Figure 5 shows that higher injection temperatures result in higher reservoir pressures. This occurs due to the reduction in oil viscosity, facilitating the introduction of a greater quantity of water, which increases reservoir pressure. Notably, in the inlet region on the left, the pressure on the injection face exhibits very similar values due to the equivalent relative permeability at the same saturation value for each temperature. However, a slight difference remains, with marginally higher pressures at lower temperatures. This is attributed to increased resistance to water entry, leading to a consequent rise in inlet pressure to maintain the pressure gradient.
Regarding temperature, as expected, higher water injection temperatures lead to increased reservoir temperatures across all regions, though decreasing with distance from the injection region. This results in an approximate 12 K increase between minimum and maximum values for regions 100 m from the injection boundary.
Analysis of the results indicates that increasing injection fluid temperature leads to greater oil recovery and higher water presence near the injection boundary. This is a direct consequence of the temperature-induced decrease in oil viscosity due to energy transfer from the wetting phase. Ultimately, this represents the practical outcome of thermal recovery via heated fluid injection. The importance of thermal methods in heavy oil recovery is evident here. The heating-induced reduction in oil viscosity increases sweep efficiency.
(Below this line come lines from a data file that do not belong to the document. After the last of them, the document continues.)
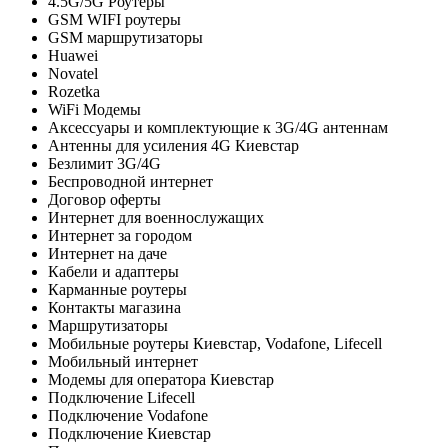
4.5G/5G Роутеры
GSM WIFI роутеры
GSM маршрутизаторы
Huawei
Novatel
Rozetka
WiFi Модемы
Аксессуары и комплектующие к 3G/4G антеннам
Антенны для усиления 4G Киевстар
Безлимит 3G/4G
Беспроводной интернет
Договор оферты
Интернет для военнослужащих
Интернет за городом
Интернет на даче
Кабели и адаптеры
Карманные роутеры
Контакты магазина
Маршрутизаторы
Мобильные роутеры Киевстар, Vodafone, Lifecell
Мобильный интернет
Модемы для оператора Киевстар
Подключение Lifecell
Подключение Vodafone
Подключение Киевстар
4.2.2. Oil Viscosity Variation

The variation in oil viscosity as a function of injected fluid temperature changes (Figure 6) confirms previous assertions. The heated fluid decreases oil viscosity due to increased temperature. Since the injected water is confined to a region less than 20 m from the injection boundary, the oil viscosity decrease is also greater in this region, progressively increasing with distance. The diminished viscosity increases oil mobility within the reservoir. Water viscosity was assumed constant despite temperature variations, thus its changes were disregarded relative to those of the oil. The parameter a n of Equation (4) directly affects oil viscosity. Consequently, its influence on pressure, saturation, temperature, and oil viscosity was studied. Unlike the previous case, where viscosity changes were confined to the heated region, the effect of viscosity variation throughout the entire reservoir was analyzed. Four different values of a n were chosen, and the same trends were observed compared to the previous results.
Analysis of the pressure curves reveals that increased viscosity causes a considerable pressure rise in the injection region and the rest of the reservoir. This is attributed to reduced fluid mobility with increased viscosity, necessitating higher injection pressure to maintain the same pressure gradient. Consequently, lower oil viscosity results in lower flow resistance and pressure values.
Regarding temperature results, Figure 6 shows that higher viscosity leads to lower medium temperatures. This can be explained by reduced fluid mobility, resulting in decreased velocity and Péclet number. Thus, heat transfer by advection is reduced in flows of more viscous fluids compared to those of lower viscosity.
Additionally, the results show a higher amount of residual oil with increased oil viscosity, explained by the higher flow resistance experienced by more viscous fluids. Analysis of saturation variation shows that, as expected, the advanced front of the injected fluid progresses less for more viscous fluids, advancing more slowly. Conversely, for less viscous oils, distant regions are reached by the injected fluid within the same time period.
The results also confirm the effects of the parameter a n on oil viscosity. Higher values of a n result in higher fluid viscosity throughout the reservoir. However, due to heating of the injected fluid near the injection region, viscosity assumes lower values and increases with distance from the reservoir’s left border.
It is relevant to highlight that viscosity varies differently as a function of temperature for each specific oil. Therefore, unlike water injection temperature, the viscosity variation pattern cannot be changed unless the oil’s physical properties are modified by injecting specific products.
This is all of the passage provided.